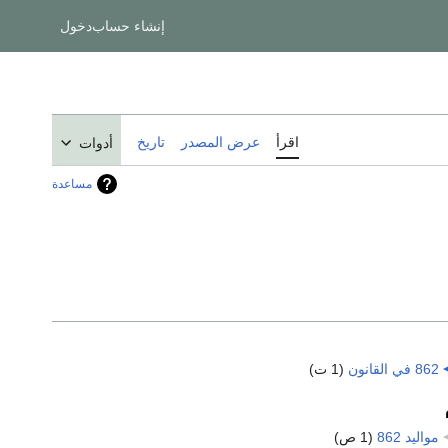
إنشاء حساب
دخول
اقرأ
عرض المصدر
تاريخ
أدوات
مساعدة
862 في القانون
‏
(1 ت)
مواليد 862
‏
(1 ص)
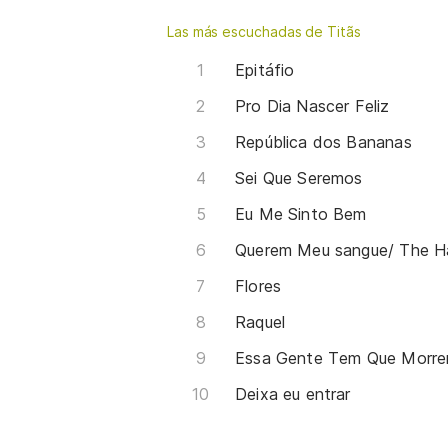
Las más escuchadas de Titãs
Epitáfio
Pro Dia Nascer Feliz
República dos Bananas
Sei Que Seremos
Eu Me Sinto Bem
Querem Meu sangue/ The H
Flores
Raquel
Essa Gente Tem Que Morre
Deixa eu entrar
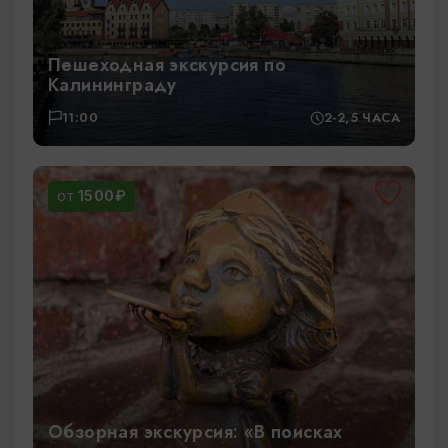
Пешеходная экскурсия по
Калининграду
11:00
2-2,5 ЧАСА
1500₽
ОТ
Обзорная экскурсия: «В поисках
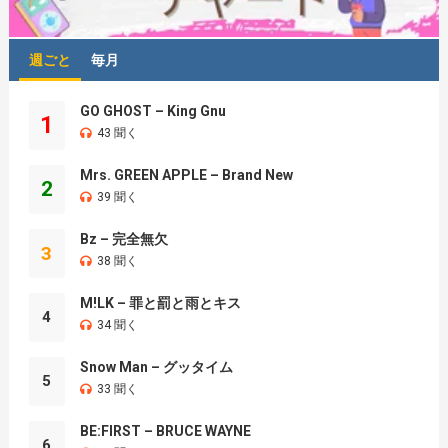
週ごと
毎月
GO GHOST – King Gnu
1
43 聞く
Mrs. GREEN APPLE – Brand New
2
39 聞く
Bz – 完全無欠
3
38 聞く
M!LK – 罪と罰と雨とキス
4
34 聞く
Snow Man – グッタイム
5
33 聞く
BE:FIRST – BRUCE WAYNE
6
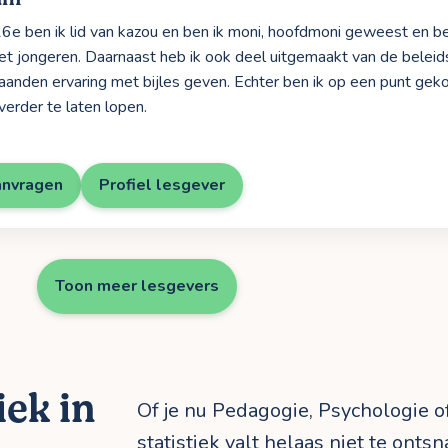
16e ben ik lid van kazou en ben ik moni, hoofdmoni geweest en ben
 jongeren. Daarnaast heb ik ook deel uitgemaakt van de beleids
aanden ervaring met bijles geven. Echter ben ik op een punt gek
verder te laten lopen.
anvragen
Profiel lesgever
Toon meer lesgevers
iek in
Of je nu Pedagogie, Psychologie o
statistiek valt helaas niet te ont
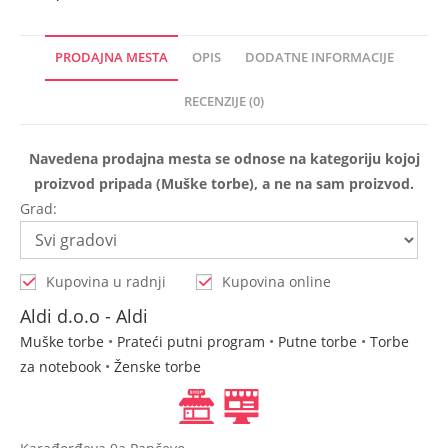
PRODAJNA MESTA
OPIS
DODATNE INFORMACIJE
RECENZIJE (0)
Navedena prodajna mesta se odnose na kategoriju kojoj
proizvod pripada (Muške torbe), a ne na sam proizvod.
Grad:
Kupovina u radnji
Kupovina online
Aldi d.o.o - Aldi
Muške torbe
•
Prateći putni program
•
Putne torbe
•
Torbe
za notebook
•
Ženske torbe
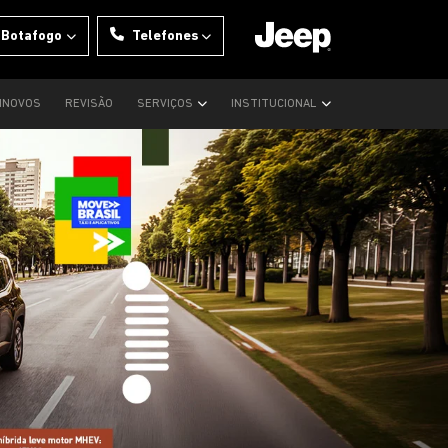
 Botafogo
Telefones
INOVOS
REVISÃO
SERVIÇOS
INSTITUCIONAL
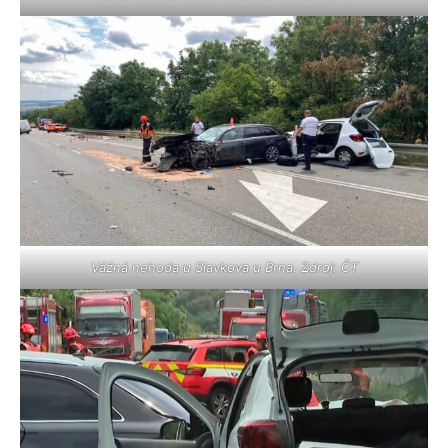
Vážná nehoda u Slavkova u Brna. Zdroj: ČT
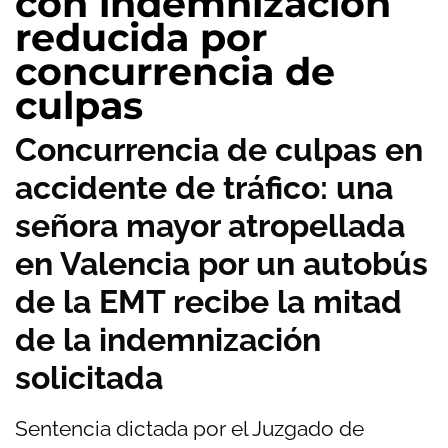
con indemnización
reducida por
concurrencia de
culpas
Concurrencia de culpas en
accidente de tráfico: una
señora mayor atropellada
en Valencia por un autobús
de la EMT recibe la mitad
de la indemnización
solicitada
Sentencia dictada por el Juzgado de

──────────

→ **What you should do**: Scan the records above and report every line with the string "экскурсия".

→ **The completed task**:
Пешеходная экскурсия по
Обзорная экскурсия: «В поисках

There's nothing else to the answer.